Symptoms of Strategic Issues
There are a variety of reasons to re-evaluate business strategy, but common symptoms include:
- Sales revenues are stagnant or declining
- New products/services are not getting any traction
- Market share is declining
- Prices are under pressure
The Diagnosis Process
It is important for the person or team making the diagnosis to have an unbiased opinion of the strategic issues, and also be able to clearly recognize and acknowledge their symptoms. To comprehensively diagnose the issues that underlie these symptoms, there are a few steps to follow:
- Assess the current state through a series of interviews and document reviews to fully comprehend the current state of the company, strategic plans, and day-to-day functions
- Organize findings into a Go-to-Market, Get-to-Market framework by categorizing current company activities and how they relate to any growth hurdles
- Surface key themes and identify gaps in each target category of the framework
- Compare findings to industry best practices to develop action plans around weaknesses in the Go-to-Market, Get-to-Market framework
The Benefits of Calling a Strategy “Doctor” for a Diagnosis
Blue Canyon often serves as a strategy “doctor” by using a Go-to-Market, Get-to-Market framework to make a diagnosis and re-align a company’s strategy with its end goals. The approach allows for a comprehensive analysis of how a business-to-business company positions and presents itself in the marketplace and through the commercial cycle.

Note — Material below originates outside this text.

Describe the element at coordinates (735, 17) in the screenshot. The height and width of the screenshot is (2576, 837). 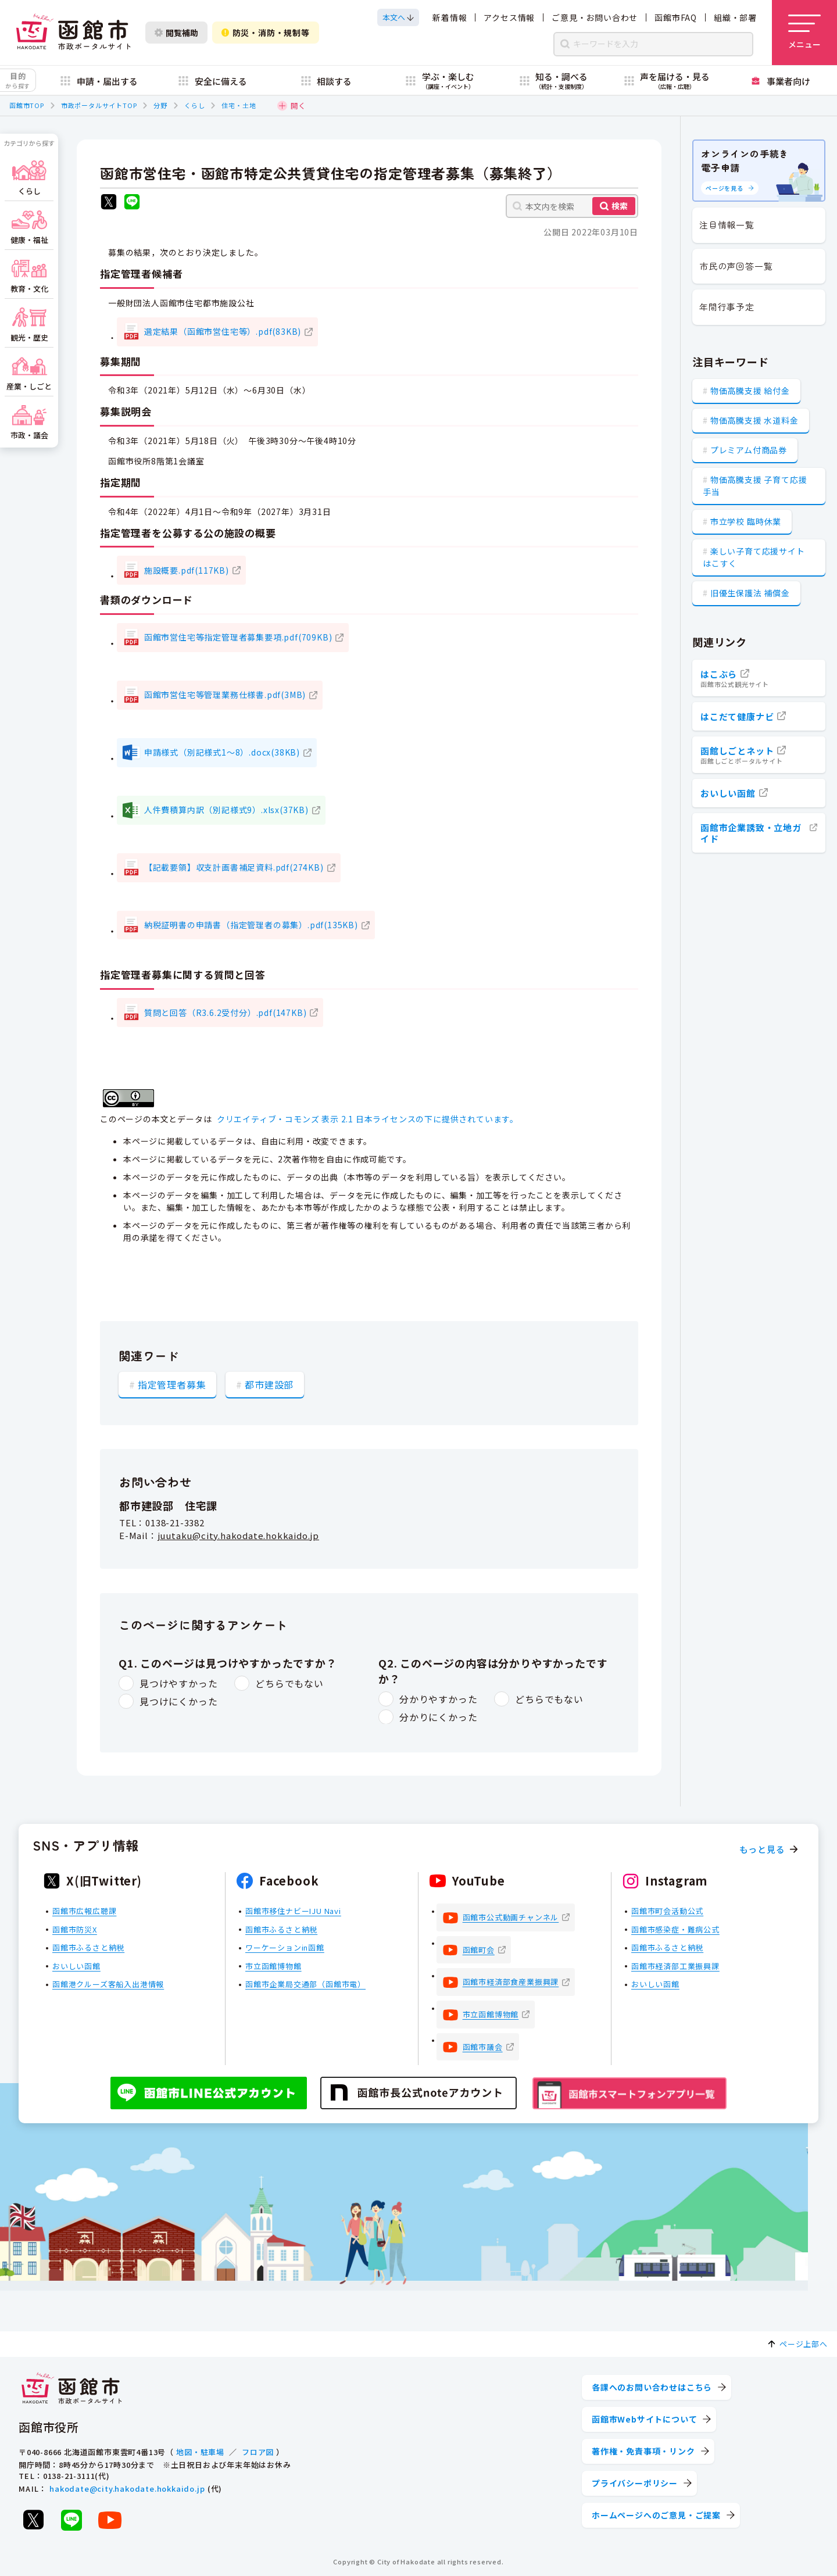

There are significant benefits to investing in outside advice. First, the strategy “doctor” has seen many cases, which enables him/her to properly diagnose issues under any specific circumstance. Second, a structured, thoughtful diagnosis enables the organization to gather buy-in from stakeholders that will be critical when it is time to implement change. Finally, a proper diagnosis will minimize fruitless efforts that result in missed opportunities, wasted cost, and reduced company morale. The end result of a proper diagnosis will be a clear map of strategic strengths and weaknesses that will enable the company to focus its strategy, increase operational efficiency, and strengthen its competitive advantage.
Case Study Example
Blue Canyon recently developed a diagnosis and solution for a client with stagnant revenues. While the client’s sales team believed they were doing well, the rest of the organization didn’t agree. Beyond this organizational misalignment, the company’s strategic plan was missing key elements to provide structure, goals, and tactics. The diagnosis involved a series of interviews across different organizational departments, a review of strategic documents, and a full analysis of company commercial Go-to-Market and Get-to-Market activities as compared to industry best practices. Based on Blue Canyon’s diagnosis, the company segmented and targeted its efforts more effectively, developed metrics to measure the efficiency of resource allocation and powered up its revenue line.
In summary, with a comprehensive diagnosis, the company was able to address the underlying growth challenge and at the same time gain buy-in from stakeholders around the organization by confidently allocating resources to remove growth barriers, and adding enhancements that will ensure that the company will have a positive, sustainable impact on the bottom line.